We call it a day after Saxon Falls and head home on U.S. Highway 2 toward Hurley. The landscape is dotted with small signs pointing to waterfalls, beckoning us to scamper and explore just one more. There are many we missed: The remote Foster and Wren waterfalls. Rouse Falls, where romantics find privacy behind its diaphanous curtain of water. A waterborne visit to Rock Cut Fall to test our kayaking skills.
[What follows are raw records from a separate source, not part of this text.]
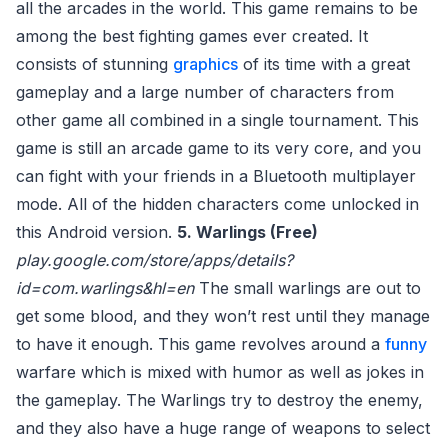
all the arcades in the world. This game remains to be
among the best fighting games ever created. It
consists of stunning
graphics
of its time with a great
gameplay and a large number of characters from
other game all combined in a single tournament. This
game is still an arcade game to its very core, and you
can fight with your friends in a Bluetooth multiplayer
mode. All of the hidden characters come unlocked in
this Android version.
5. Warlings (Free)
play.google.com/store/apps/details?
id=com.warlings&hl=en
The small warlings are out to
get some blood, and they won’t rest until they manage
to have it enough. This game revolves around a
funny
warfare which is mixed with humor as well as jokes in
the gameplay. The Warlings try to destroy the enemy,
and they also have a huge range of weapons to select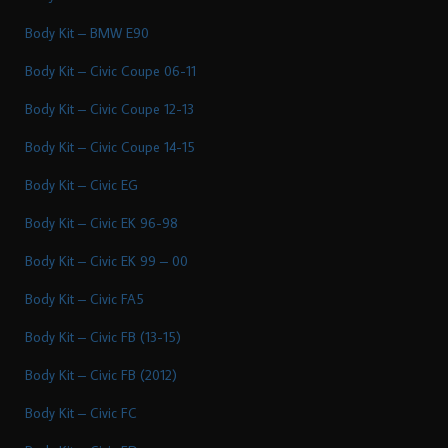
Body Kit – BMW E90
Body Kit – Civic Coupe 06-11
Body Kit – Civic Coupe 12-13
Body Kit – Civic Coupe 14-15
Body Kit – Civic EG
Body Kit – Civic EK 96-98
Body Kit – Civic EK 99 – 00
Body Kit – Civic FA5
Body Kit – Civic FB (13-15)
Body Kit – Civic FB (2012)
Body Kit – Civic FC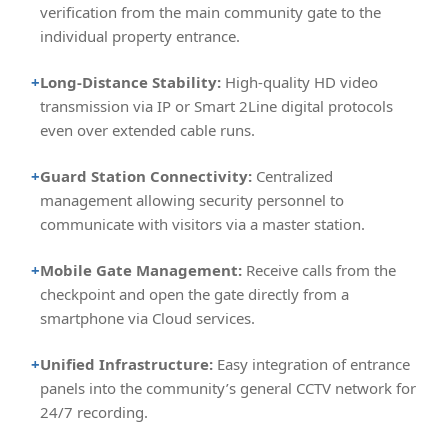
verification from the main community gate to the
individual property entrance.
+
Long-Distance Stability:
High-quality HD video
transmission via IP or Smart 2Line digital protocols
even over extended cable runs.
+
Guard Station Connectivity:
Centralized
management allowing security personnel to
communicate with visitors via a master station.
+
Mobile Gate Management:
Receive calls from the
checkpoint and open the gate directly from a
smartphone via Cloud services.
+
Unified Infrastructure:
Easy integration of entrance
panels into the community’s general CCTV network for
24/7 recording.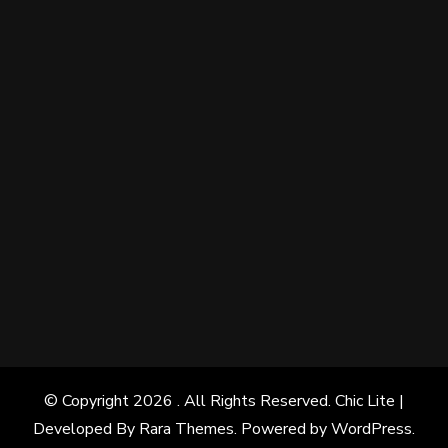
© Copyright 2026
. All Rights Reserved. Chic Lite |
Developed By
Rara Themes
. Powered by
WordPress
.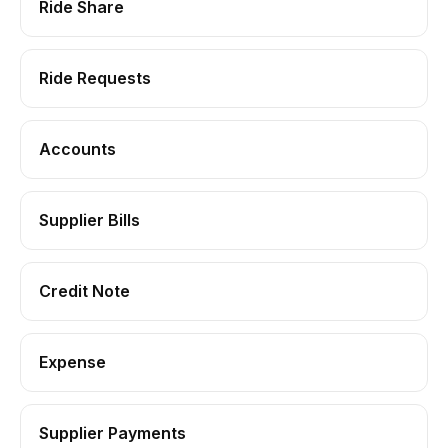
Ride Share
Ride Requests
Accounts
Supplier Bills
Credit Note
Expense
Supplier Payments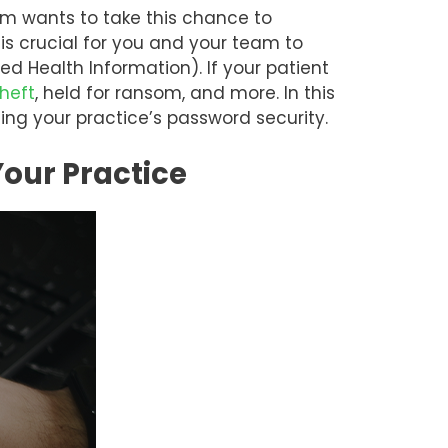
m wants to take this chance to
is crucial for you and your team to
ed Health Information). If your patient
theft
, held for ransom, and more. In this
ning your practice’s password security.
Your Practice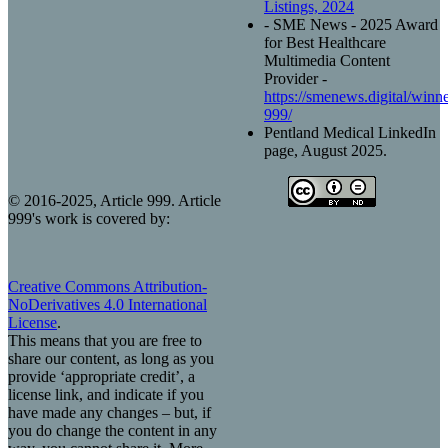
Listings, 2024
- SME News - 2025 Award
for Best Healthcare
Multimedia Content
Provider -
https://smenews.digital/winner
999/
Pentland Medical LinkedIn
page, August 2025.
© 2016-2025, Article 999. Article
999's work is covered by:
Creative Commons Attribution-
NoDerivatives 4.0 International
License
.
This means that you are free to
share our content, as long as you
provide ‘appropriate credit’, a
license link, and indicate if you
have made any changes – but, if
you do change the content in any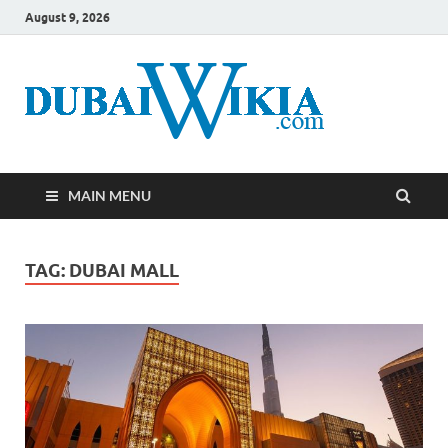
August 9, 2026
MAIN MENU
TAG:
DUBAI MALL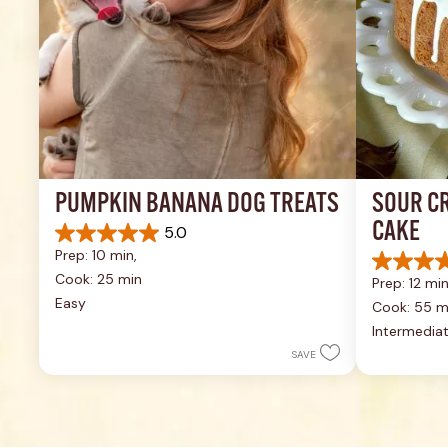
PUMPKIN BANANA DOG TREATS
SOUR C
CAKE
5.0
5.0
Prep: 10 min, 
out
4.6
of
Cook: 25 min
Prep: 12 min
out
5
Easy
of
Cook: 55 m
stars.
5
Intermedia
1
stars.
review
SAVE
43
reviews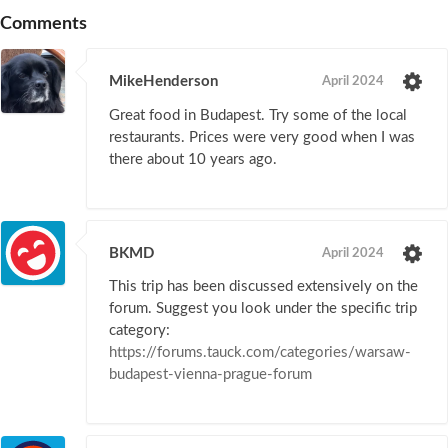
Comments
MikeHenderson
April 2024
Great food in Budapest. Try some of the local
restaurants. Prices were very good when I was
there about 10 years ago.
BKMD
April 2024
This trip has been discussed extensively on the
forum. Suggest you look under the specific trip
category:
https://forums.tauck.com/categories/warsaw-
budapest-vienna-prague-forum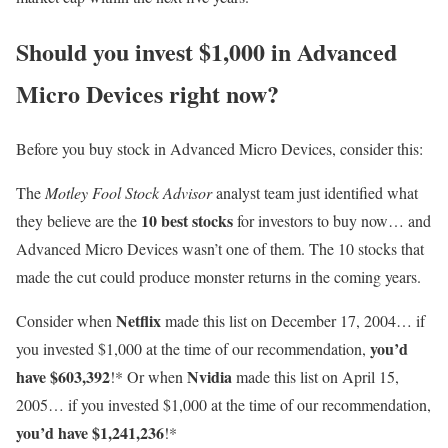
Should you invest $1,000 in Advanced
Micro Devices right now?
Before you buy stock in Advanced Micro Devices, consider this:
The
Motley Fool Stock Advisor
analyst team just identified what
10 best stocks
they believe are the
for investors to buy now… and
Advanced Micro Devices wasn’t one of them. The 10 stocks that
made the cut could produce monster returns in the coming years.
Netflix
Consider when
made this list on December 17, 2004… if
you’d
you invested $1,000 at the time of our recommendation,
have $603,392
Nvidia
!* Or when
made this list on April 15,
2005… if you invested $1,000 at the time of our recommendation,
you’d have $1,241,236
!*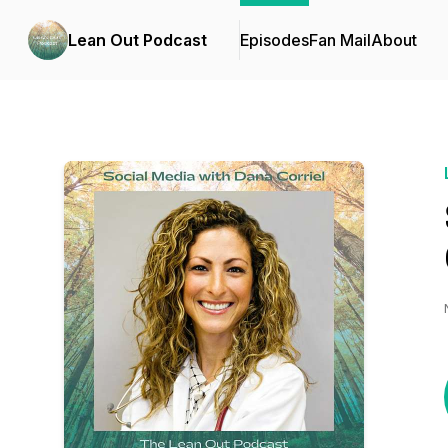
Lean Out Podcast
Episodes
Fan Mail
About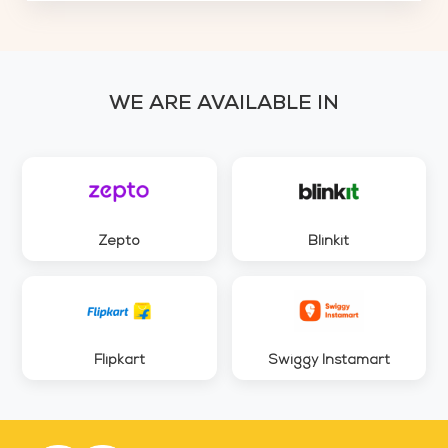
WE ARE AVAILABLE IN
Zepto
Blinkit
Flipkart
Swiggy Instamart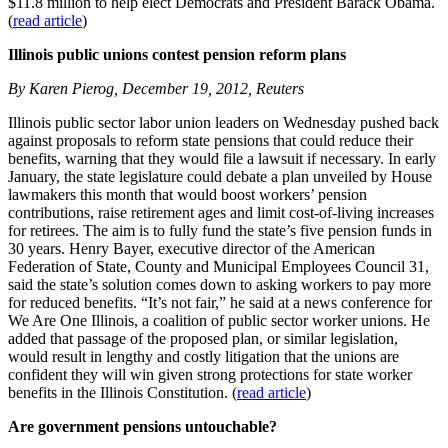
$11.8 million to help elect Democrats and President Barack Obama.
(
read article
)
Illinois public unions contest pension reform plans
By Karen Pierog, December 19, 2012, Reuters
Illinois public sector labor union leaders on Wednesday pushed back
against proposals to reform state pensions that could reduce their
benefits, warning that they would file a lawsuit if necessary. In early
January, the state legislature could debate a plan unveiled by House
lawmakers this month that would boost workers’ pension
contributions, raise retirement ages and limit cost-of-living increases
for retirees. The aim is to fully fund the state’s five pension funds in
30 years. Henry Bayer, executive director of the American
Federation of State, County and Municipal Employees Council 31,
said the state’s solution comes down to asking workers to pay more
for reduced benefits. “It’s not fair,” he said at a news conference for
We Are One Illinois, a coalition of public sector worker unions. He
added that passage of the proposed plan, or similar legislation,
would result in lengthy and costly litigation that the unions are
confident they will win given strong protections for state worker
benefits in the Illinois Constitution. (
read article
)
Are government pensions untouchable?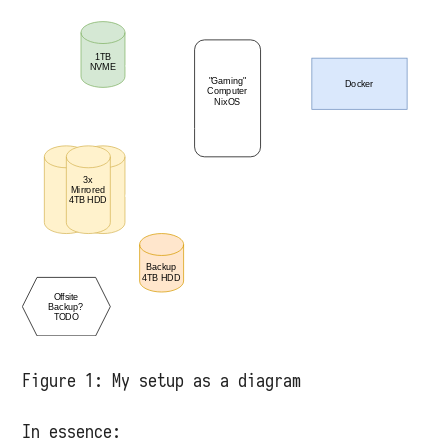
Figure 1:
My setup as a diagram
In essence: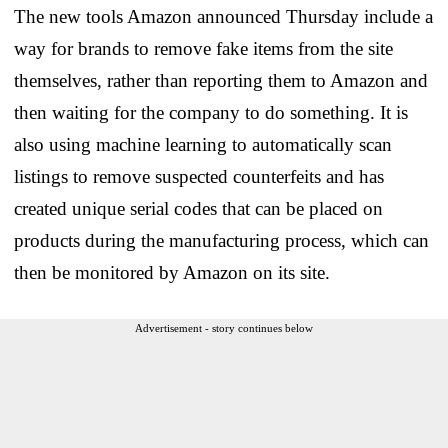
The new tools Amazon announced Thursday include a
way for brands to remove fake items from the site
themselves, rather than reporting them to Amazon and
then waiting for the company to do something. It is
also using machine learning to automatically scan
listings to remove suspected counterfeits and has
created unique serial codes that can be placed on
products during the manufacturing process, which can
then be monitored by Amazon on its site.
Advertisement - story continues below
The call is strong, but we don’t stop. So many times over four days, we faced the raw power of water, even tempted it by coming within inches of its terrible, awesome strength. Perhaps it was the clean invigorating air, ionized by the mist of the falls, or the opportunity to explore paths less traveled. Maybe it is the connection to something greater and sharing this experience with nature and northern land. In any case, the quest for Northwoods waterfalls is unforgettable.
Go and know
Morgan Falls/St. Peter’s Dome
Ashland County, 16 miles south of Ashland
Height: 70 feet
Difficulty: Easy to strenuous; 1.2 miles round-trip to Morgan Falls, 3.6 miles round-trip to St. Peter’s Dome
Copper Falls State Park
Ashland County, 3 miles northeast of Mellen
Height: Copper and Brownstone, both about 30 feet; Red Granite Falls, 8 feet
Difficulty: Easy to moderate (Brownstone Falls overlook is handicapped-accessible); 1.7 miles around Copper and Brownstone; 2.5-mile looping trail to Granite
Fee: $20 annual resident state park sticker
plus $5/day resident pass
Peterson and Interstate Falls
Iron County, 1 mile northeast of Hurley; located on private land but open for viewing
Height: 35 feet, combined
Difficulty: Easy (less than 1/4 mile)
Spring Camp Falls
Iron County, 8 miles southeast of Hurley, within Iron County Forest
Height: 20 feet
Difficulty: Depends on condition of 1.1-mile entrance road
Potato River Falls
Iron County, 1 mile southwest of Gurney
Height: 90 feet drop over three falls
Difficulty: Depends on trail; easy to strenuous
Iron County, 15 miles northwest of Hurley
Height: 90 feet
Note: During dry or drought periods, the power company can divert all water from Superior Falls.
Iron County, 13 miles northwest of Hurley
Height: 75 feet
Difficulty: Easy to moderate
Amanda N. Wegner is an editor and freelance writer in Madison.